Yeni Samiri’ler doğdular... ‘’Altın Buzağı’’ yok mu sanki? Çok daha tehlikelileri her gün yapılıyor. Her gün bir Samiri, kendi yaptığı altın buzağıdan sesler çıkararak sürülerce insanı kendi peşine takıp, ateşin en orta yerine kelebekler misali uçup, yanıyorlar... ‘’Bilim’’den bahsediyorum. Bizim yüzyıllar önce ‘’boşadığımız’’ bilimden...
“(Tur’a giden) Musa’nın arkasından kavmi, ziynet takımlarından, böğürebilen bir buzağı heykelini (tanrı) edindiler. Görmediler mi ki o, onlarla ne konuşuyor ne de onlara yol gösteriyor!
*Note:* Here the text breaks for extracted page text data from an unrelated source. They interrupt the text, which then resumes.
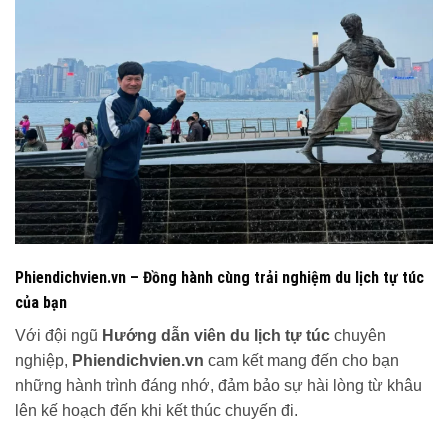
Phiendichvien.vn – Đồng hành cùng trải nghiệm du lịch tự túc
của bạn
Với đội ngũ
Hướng dẫn viên du lịch tự túc
chuyên
nghiệp,
Phiendichvien.vn
cam kết mang đến cho bạn
những hành trình đáng nhớ, đảm bảo sự hài lòng từ khâu
lên kế hoạch đến khi kết thúc chuyến đi.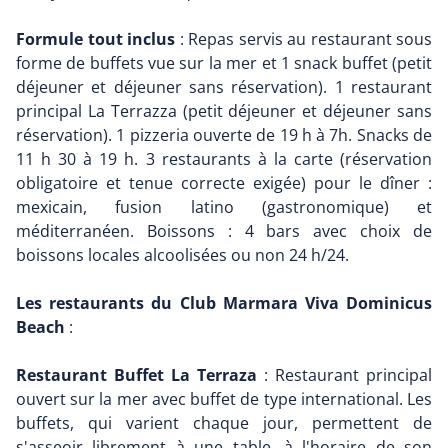
Formule tout inclus
: Repas servis au restaurant sous
forme de buffets vue sur la mer et 1 snack buffet (petit
déjeuner et déjeuner sans réservation). 1 restaurant
principal La Terrazza (petit déjeuner et déjeuner sans
réservation). 1 pizzeria ouverte de 19 h à 7h. Snacks de
11 h 30 à 19 h. 3 restaurants à la carte (réservation
obligatoire et tenue correcte exigée) pour le dîner :
mexicain, fusion latino (gastronomique) et
méditerranéen. Boissons : 4 bars avec choix de
boissons locales alcoolisées ou non 24 h/24.
Les restaurants du Club Marmara Viva Dominicus
Beach
:
Restaurant Buffet La Terraza
: Restaurant principal
ouvert sur la mer avec buffet de type international. Les
buffets, qui varient chaque jour, permettent de
s'asseoir librement à une table, à l'horaire de son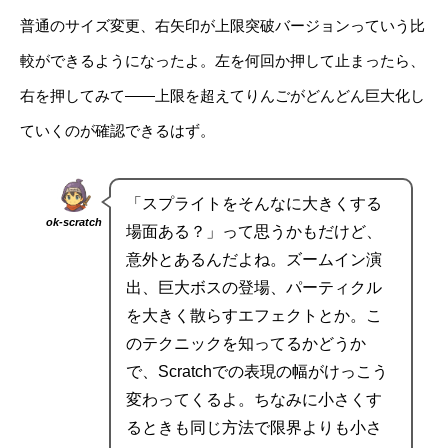
普通のサイズ変更、右矢印が上限突破バージョンっていう比
較ができるようになったよ。左を何回か押して止まったら、
右を押してみて——上限を超えてりんごがどんどん巨大化し
ていくのが確認できるはず。
「スプライトをそんなに大きくする
ok-scratch
場面ある？」って思うかもだけど、
意外とあるんだよね。ズームイン演
出、巨大ボスの登場、パーティクル
を大きく散らすエフェクトとか。こ
のテクニックを知ってるかどうか
で、Scratchでの表現の幅がけっこう
変わってくるよ。ちなみに小さくす
るときも同じ方法で限界よりも小さ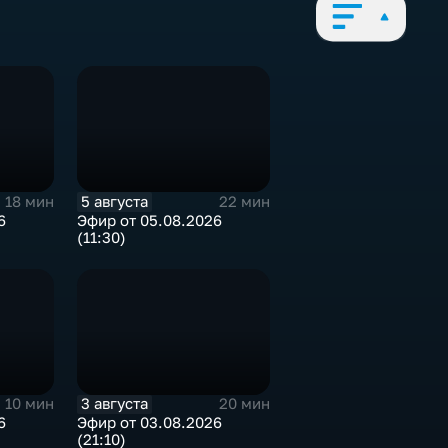
5 августа
18 мин
22 мин
6
Эфир от 05.08.2026
(11:30)
3 августа
10 мин
20 мин
6
Эфир от 03.08.2026
(21:10)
Onu (tanrı olarak) benimsediler ve zalimler oldular.” (Araf, 7/248)
Her duyduğumda düşünmeden edemiyordum. ‘’Bir insan güruhu, başlarına gelen yedi mucizeyi, denizin yarılışını, gökten bıldırcın ve kudret helvasının yağdırılmasını ve içlerinde Hz. Musa ve Hz. Harun peygamberlerin bulunmalarını gözleriyle görüyorlarken; nasıl da peygamberlerinin Tur dağına kırk günlük ziyaretlerinde, ‘’altın bir buzağıya’’ tapabiliyorlardı?’’
Garip geliyordu... Nisyan isyanı bu kadar çabuk doğurabilir miydi? Peki bu kadar kısa sürede böyle bir unutkanlık insanda nasıl peydahlanabiliyordu? Belli ki, gerçekten müthiş bir sınavdı. Kendi altın takılarını eriterek yaptıkları altın buzağı, gerçekten de onlara çok ilginç gelmiş olmalıydı. Allah’a inananları puta tapmaya yönlendiren Samiri, altın buzağıdan her seferinde ilginç bir ses çıkardıkça, ‘’ilahi ses ve nefese’’ aç olanlar bir anda Firavun’un yanında denizde boğulmaktan kendini alamıyordu...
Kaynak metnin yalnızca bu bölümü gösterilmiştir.